# How much do you spend in food ?



## Blackdude (Feb 28, 2003)

How much do you spend in food in a mouth for all your P's
Just and average and tell us what you have in your tank !?

me for my 3½ Rhom, it's around 10$ a mouth

And You ?


----------



## RhomZilla (Feb 12, 2003)

I would say.. $40-80 a month


----------



## nitrofish (Jan 14, 2003)

2 big bags of shrimp and 1 bag of smelt last me a month, and costs about 20 bucks


----------



## nitrofish (Jan 14, 2003)

im feeding 9 pygocentrus and 4 serrasalumus species


----------



## MR HARLEY (Aug 12, 2003)

I spend alot ..I only what the best for them..
I am feeding 6 pygos and 1 serramasalmus ....


----------



## Mr. Hannibal (Feb 21, 2003)

I feed my 21 Ps mostly fish fillet (that you can find cheap) and beefheart and occasionally shrimp...and i spend only $15 a month...







!


----------



## thoroughbred (Mar 14, 2003)

maybe 20 a month cause beefheart is huge and catfish filets are cheap also beter than buying from lfs


----------



## faty (Oct 26, 2003)

i spend about 30 bucks for feeders and krill for 3 pygos


----------



## Blackdude (Feb 28, 2003)

MR HARLEY said:


> I spend alot ..I only what the best for them..
> I am feeding 6 pygos and 1 serramasalmus ....

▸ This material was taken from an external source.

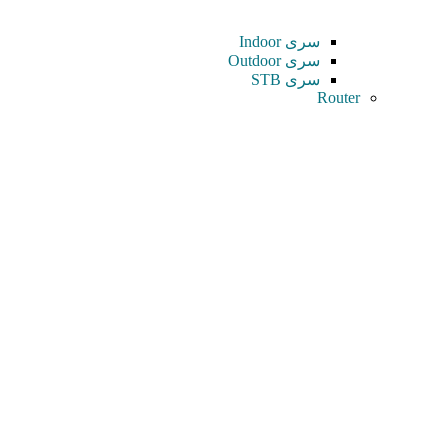
سری Indoor
سری Outdoor
سری STB
Router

 Alot ?... if it's not to personel , how much ?


----------



## Zuri (Jun 23, 2003)

For my Rhom alone, about $10/mo. For ALL 10 of my critters, about $40/mo. I use a plethora of foods, from live to frozen to pellets.


----------



## MR HARLEY (Aug 12, 2003)

Blackdude said:


> MR HARLEY said:
> 
> 
> > I spend alot ..I only what the best for them..
> ...


Not personnel at all at the time of the post i didnt want to do the math but I got time now so here we go 
I'd say I spend 50 to 60 bucks a month on fishfood that consists of beefheart, Fresh smelt, catfish , salmon , pellets , freeze dried krill, hikari pellets , shrimp , and occasional feeders....sometimes I give them fruit too but thats only if I run out ...
some of the time its my girl spending on the food







, she loves them ...


----------



## mr_meanor (Nov 5, 2003)

I feed mine catfish nuggets from superwalmart, and occaisonally feed shrimp or salmon filets, I am feeding 6 decent size fish and would say I spend no more than 20 a month because I buy it and keep it frozen, thaw under warm water before feeding


----------



## MPower (Jan 29, 2003)

On average about $50 a month, but can go up to $80. Pending on how many live mice I feed them.


----------



## Outie (Feb 19, 2003)

Around 30-40 a month for 12 piranhas, mostly buy catfish chunks at pick n sh*t now cause they are really cheap. Stopped feeding shrimp cause i had to switch from the salad sized to the regular ones, and found it to be just a waste of money. Also buy feeders once a month as a treat.


----------



## SERRAPYGO (Feb 4, 2003)

Moved to feeding and nutrition


----------



## robrudy50 (Oct 1, 2003)

too much, maybe like 50 or 60 bucks. I try to powerfeed them though.


----------



## baz (May 6, 2003)

:laugh:


----------



## boxer (Sep 11, 2003)

$4 worth of feeders every sunday
$8 cichlid pellets lasting 2months

average $20 on 4 2" rbps
1 5" spilo


----------



## jovons (Jul 28, 2003)

it looks like.. i'm cheap in this post cuz i'll spend about 10-20 bucks a month... i feed my p's with beefhearts, shrimp, and fish fillet. my p's doesn't eat pellet food...


----------



## Judazzz (Jan 13, 2003)

Just a couple of bucks per week, for 6 fat and hungry reds and a small serra, more if I also buy feeders (about once a month...)


----------



## Genin (Feb 4, 2003)

$10-$15, that's all.

Joe


----------



## Piran-huhs? (Jul 23, 2003)

I spend about 40-50 a month on 13 pygos.

Their diet cosists of :

Shrimp (Huge bag at 99 Ranch Market)
Smelt (Huge bag from 99 Market Market)
4 Dozen Nightcrawler or Earthworms ($1.99/each dozen)
Hikari Dried Krill ($10.00)
50 Rosy Red Minnows ($5.00)


----------



## Winkyee (Feb 17, 2003)

Usually, 
$10 for shrimp
$15 for tilapia fillets
$5 to $10 on nightcrawlers
I'll add to the list or take away depending on availability of foods.
There might be feeders, lean beef, crayfish or bluegill added.


----------



## akio525 (Sep 4, 2003)

I spend about 10 $ a month or less. I buy a small bag of hikari carnivore pellets, hikari tropical or algae wafers and it will last at least a month and the wafers are great for soaking in liquid vitamins. I also throw in the occasional feeder and piece of shrimp.


----------



## sweet lu (Oct 3, 2003)

i spent 20 bucks and still have yet to buy anything new and it has been about a month. i feed 7 super hungry reds and one super cool rhom.


----------